The next big step for a rookie teacher - step off the order of the dialogue - give a correction (still using dialogue speak) & get back on it again. It's very scary at first. Especially as I learned the dialogue by word association, linking the last word in a sentence to the next. It takes practice. (never stop learning!!) The first time I tried it I got my correction in fine & a name but then totally lost what came next in the dialogue. Totally fluffed it and said something completely weird to finish. "Get 'em out" I heard Michon's voice ring in my ears. Any which way I could!!
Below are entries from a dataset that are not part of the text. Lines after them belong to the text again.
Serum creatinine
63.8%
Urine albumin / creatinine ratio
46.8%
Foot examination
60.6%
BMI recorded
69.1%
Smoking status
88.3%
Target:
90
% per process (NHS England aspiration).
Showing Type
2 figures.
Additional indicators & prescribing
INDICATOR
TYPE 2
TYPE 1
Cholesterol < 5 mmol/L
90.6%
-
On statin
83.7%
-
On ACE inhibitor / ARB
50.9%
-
I've started with the postures I'm very comfortable with & those that once the students are set up correctly & in there, there is room to jiggle the words. For me it's usually the inversions. Haha, if I start to fluff the students can't see my panic stricken face! Also when they are upside down I can sneak a look at my name cheat sheet. At check in the students I don't know I try to learn their names. By writing them down no less, with a quick note of how to identify them. Like white headband, blue Lulu top, red mat etc. you get the idea. I always write down first timers, say their name once at the start to check where they are, then leave them be. Not good to be barking out newbies name first class. Then I congratulate each by name at the end for surviving. Padahasana is a good one for me to check in who's who in the first set, glancing at my sheet putting names to bodies. Unless someone needs help setting up after things kick off then that comes first.
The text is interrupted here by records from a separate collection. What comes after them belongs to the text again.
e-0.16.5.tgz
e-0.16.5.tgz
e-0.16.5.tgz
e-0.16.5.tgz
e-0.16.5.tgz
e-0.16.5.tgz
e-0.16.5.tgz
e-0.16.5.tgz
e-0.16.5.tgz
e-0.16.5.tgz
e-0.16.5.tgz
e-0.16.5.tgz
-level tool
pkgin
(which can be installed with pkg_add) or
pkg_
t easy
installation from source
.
I'm getting there slowly. My BYJ 5:45am's rock for names. Students filter in slowly so I have time to 'stalk' them and get a good look at who is who. I know most of them anyway from practicing with them for the past two years. Scarborough is a little more challenging as once they check in they're gone. The waiting areas are either upstairs or round the corner, out of sight. I teach the busy classes there so often people fly through & I don't even see them properly if I've got half an eye on the computer or writing a sale down. Answer to that, get my butt down there to practice more often. Get familiar with people by standing by them & mingling before/after class.